Unleashing retorts to the man will surely cause him to keep his daughter from these visits with the parents and her family, including your fiancé.
These occasions aren’t frequent. If you’re uncomfortable, change the subject, leave the room, and create a break for the children to learn some holiday songs, colour some cards, or just have some playtime.
My group of friends (since high school) gets together at least annually. We take weeklong trips, despite our varying financial, geographic, and family challenges.
However, one of the women (A) is somewhat disabled; another woman (B) considers A to be manipulative and attention seeking. B berates A to her face, loudly and angrily, and to the rest of us behind her back.

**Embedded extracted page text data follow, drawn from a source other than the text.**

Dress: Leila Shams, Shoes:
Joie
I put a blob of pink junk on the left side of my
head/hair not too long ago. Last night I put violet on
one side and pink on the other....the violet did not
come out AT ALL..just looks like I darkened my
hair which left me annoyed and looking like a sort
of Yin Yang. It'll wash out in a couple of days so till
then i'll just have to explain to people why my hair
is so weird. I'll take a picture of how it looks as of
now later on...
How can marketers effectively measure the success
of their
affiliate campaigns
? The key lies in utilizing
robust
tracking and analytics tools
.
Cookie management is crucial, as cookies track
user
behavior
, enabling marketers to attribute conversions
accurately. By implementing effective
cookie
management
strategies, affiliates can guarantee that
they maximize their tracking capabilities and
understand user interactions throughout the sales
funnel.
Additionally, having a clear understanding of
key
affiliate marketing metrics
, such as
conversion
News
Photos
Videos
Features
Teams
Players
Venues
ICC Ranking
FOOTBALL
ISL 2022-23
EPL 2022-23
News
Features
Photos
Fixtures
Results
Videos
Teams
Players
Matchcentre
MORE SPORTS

That friend, A, has always had health challenges, and most of us are content to accommodate… e.g. frequently waiting for her, etc. A is a good, sweet person, who has been coping with a chronic illness her whole life.
But the angry friend, B, resents special accommodations for A. Her rudeness and condescension make the longer get-togethers unpleasant for everyone.

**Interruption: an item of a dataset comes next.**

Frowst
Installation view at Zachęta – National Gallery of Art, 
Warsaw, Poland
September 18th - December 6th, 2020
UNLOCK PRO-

Yet, when on her good behaviour, B can be a very interesting person.
I told A months ago that I couldn’t meet for longer than a dinner in the future because I can’t take the conflict.
I see no option than to stop attending the longer visits.
Any Better Ideas?
Your “option” rewards the bad-tempered, mean-spirited woman (B), and leaves the sweet health-challenged person (A) feeling it’s her fault that you’re not there.
Where’s the backbone in your group? Why haven’t you all told B that her behaviour’s unacceptable and ruining these get-togethers?
Tell B to shape up and stop berating this person or she’s not welcome.
Reader’s Commentary Regarding two siblings who’d exclude a third from Christmas dinner with their parents (Dec. 15):
(Ellie - Since the parents may face these same sibling grudges at Easter, I’m publishing this late reader-response.)
“Their parents might consider writing/emailing all of the siblings the same message, telling them that dividing up the family on this special day is hurtful to the parents who refuse to “side” with any one of their children.
“Therefore, they’ve decided to forego visiting with any of them on these holiday occasions.
“There’ve been divisions between myself and my own four siblings, which have usually been overcome to some extent.
“For the sake of a single visit such as Christmas, it seems strange that siblings #1 and 2 feel so strongly against having sibling #3 present.
“The parents might think that there’s no major rift between them, but their actions seem to say otherwise.”
Tip of the day:
When a huge rift is the likely from your speaking out, consider who are the people you’ll be hurting most.